Exercise objective
Transcribe exactly the lines that fall between the one holding "75. Bezirkskönigsball (80, 2367)" and the one holding "Impressum (51, 1792)", inclusive, from the entries below.

Dataset records

=-=-=-=-=

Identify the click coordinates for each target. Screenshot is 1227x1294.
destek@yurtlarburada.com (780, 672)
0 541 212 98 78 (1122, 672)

=-=-=-=-=

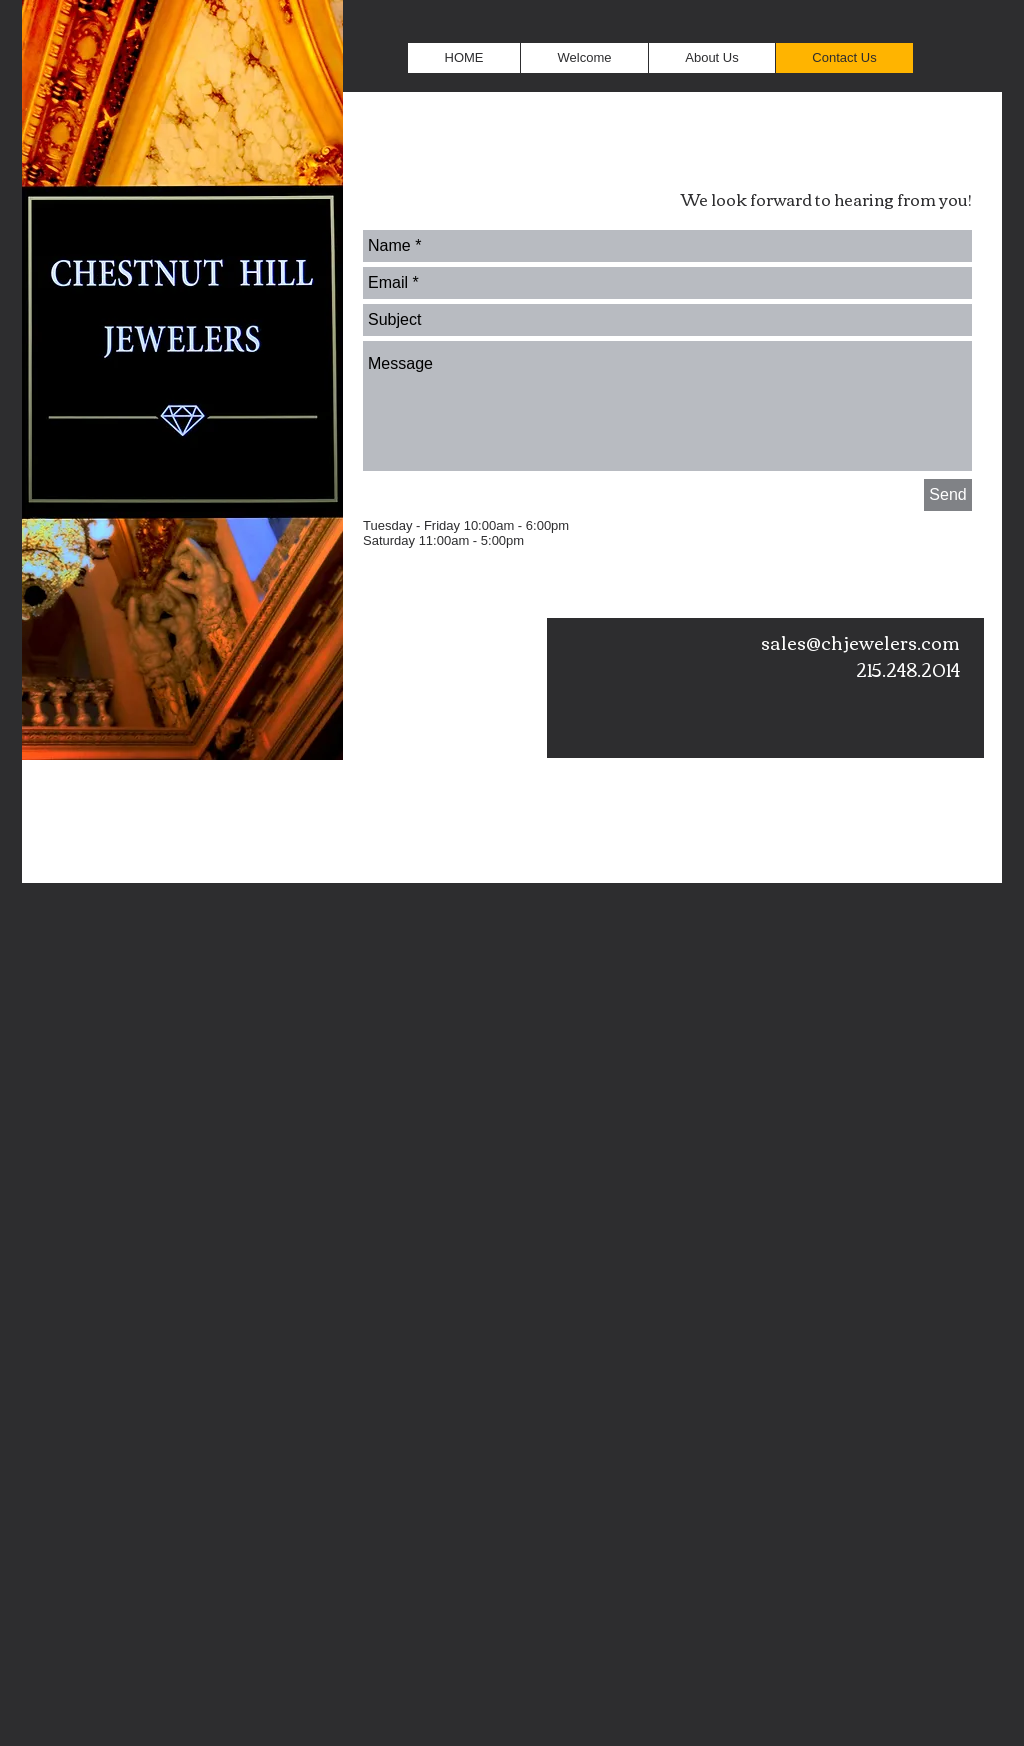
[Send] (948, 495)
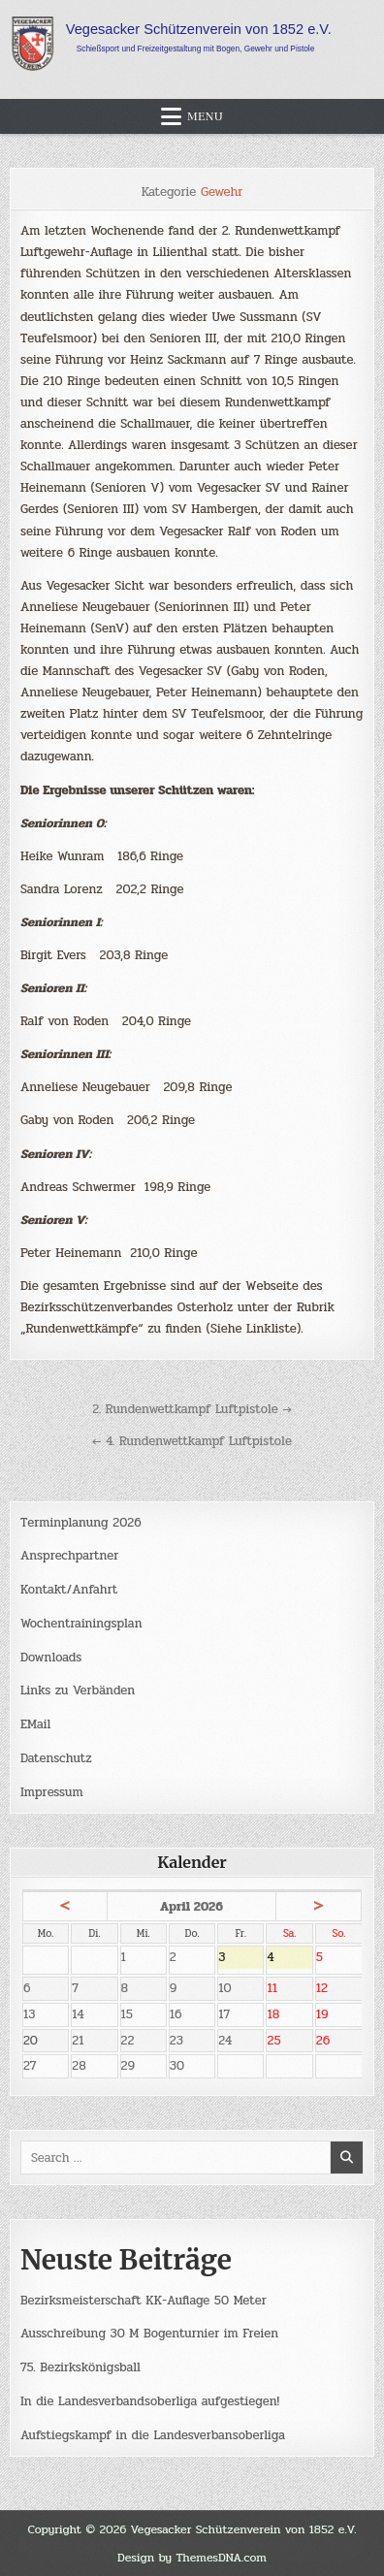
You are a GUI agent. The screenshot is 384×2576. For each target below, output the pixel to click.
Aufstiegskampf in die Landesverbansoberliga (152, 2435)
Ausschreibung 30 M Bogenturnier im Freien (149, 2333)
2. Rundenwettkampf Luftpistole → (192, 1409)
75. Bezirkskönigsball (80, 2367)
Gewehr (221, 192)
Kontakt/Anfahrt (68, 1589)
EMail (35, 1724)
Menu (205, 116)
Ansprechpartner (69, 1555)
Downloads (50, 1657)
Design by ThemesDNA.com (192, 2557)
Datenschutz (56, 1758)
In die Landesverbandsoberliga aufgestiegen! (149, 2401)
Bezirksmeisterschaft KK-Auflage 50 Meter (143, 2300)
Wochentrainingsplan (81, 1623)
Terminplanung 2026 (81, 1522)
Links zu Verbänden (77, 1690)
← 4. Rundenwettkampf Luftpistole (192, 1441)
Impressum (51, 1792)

=-=-=-=-=

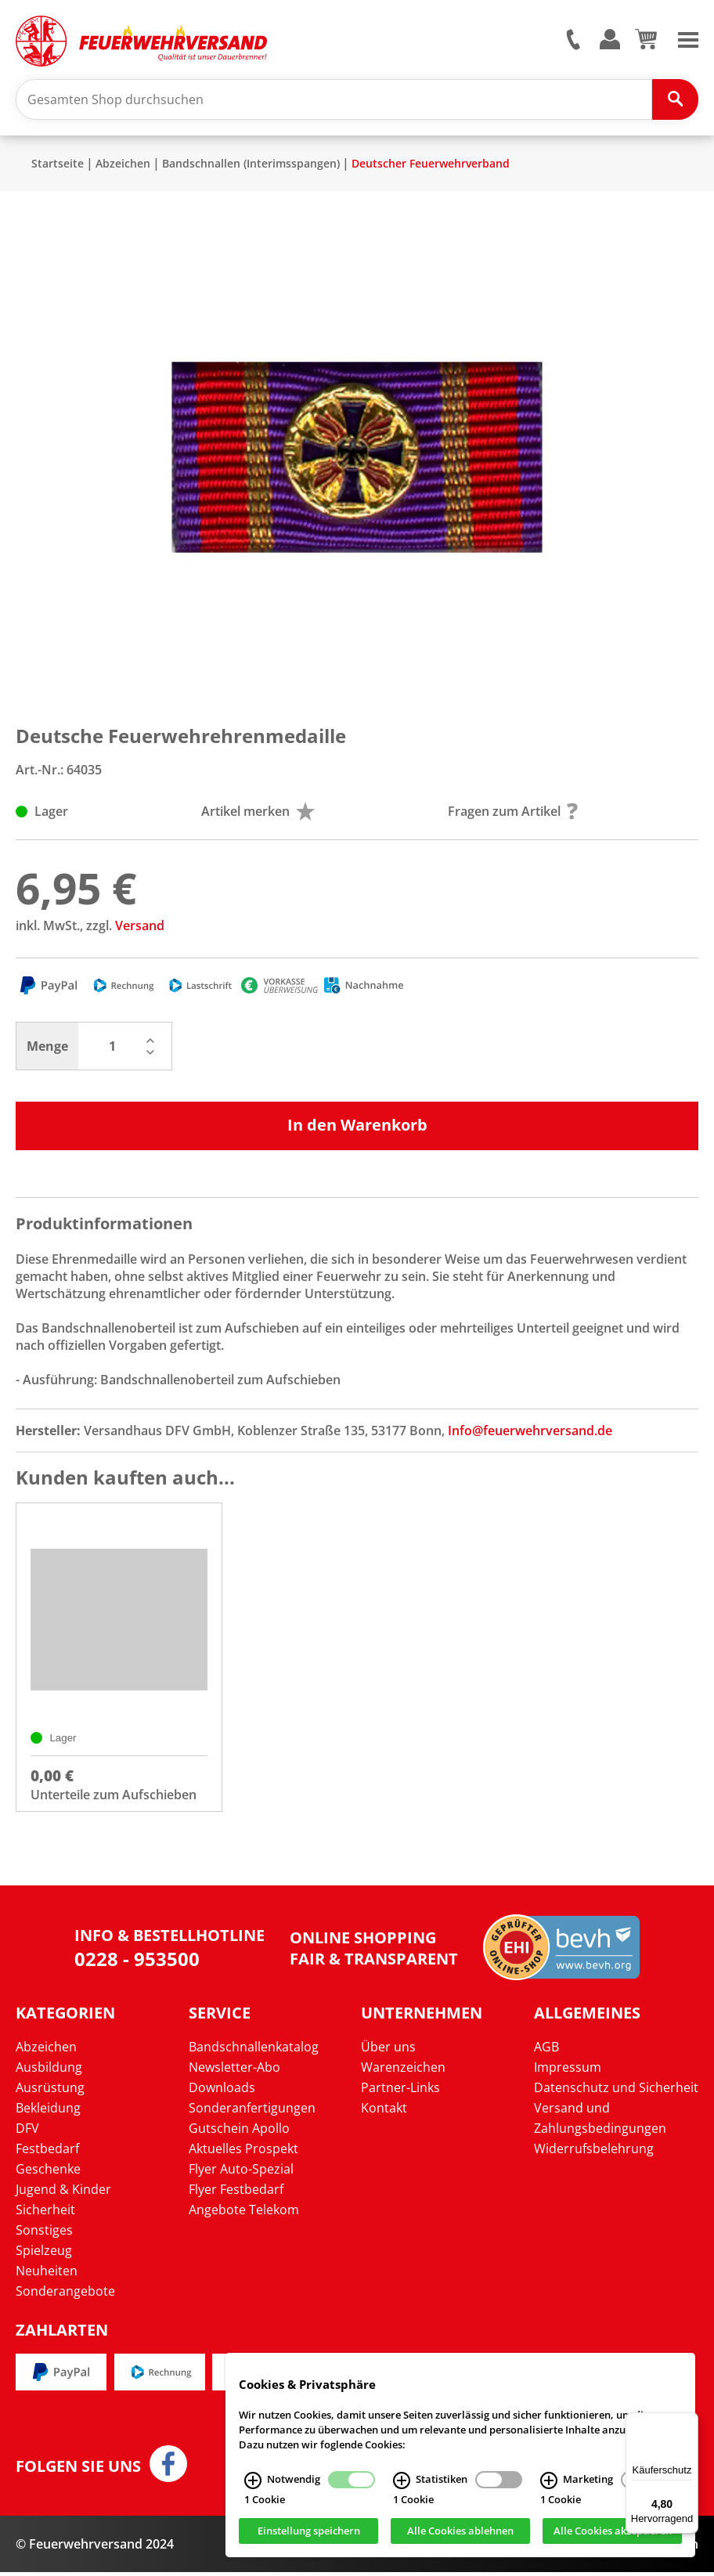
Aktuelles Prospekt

=-=-=-=-=

Response area
75. Bezirkskönigsball (80, 2367)
Gewehr (221, 192)
Kontakt/Anfahrt (68, 1589)
EMail (35, 1724)
Menu (205, 116)
Ansprechpartner (69, 1555)
Downloads (50, 1657)
Design by ThemesDNA.com (192, 2557)
Datenschutz (56, 1758)
In die Landesverbandsoberliga aufgestiegen! (149, 2401)
Bezirksmeisterschaft KK-Auflage 50 Meter (143, 2300)
Wochentrainingsplan (81, 1623)
Terminplanung 2026 (81, 1522)
Links zu Verbänden (77, 1690)
← 4. Rundenwettkampf Luftpistole (192, 1441)
Impressum (51, 1792)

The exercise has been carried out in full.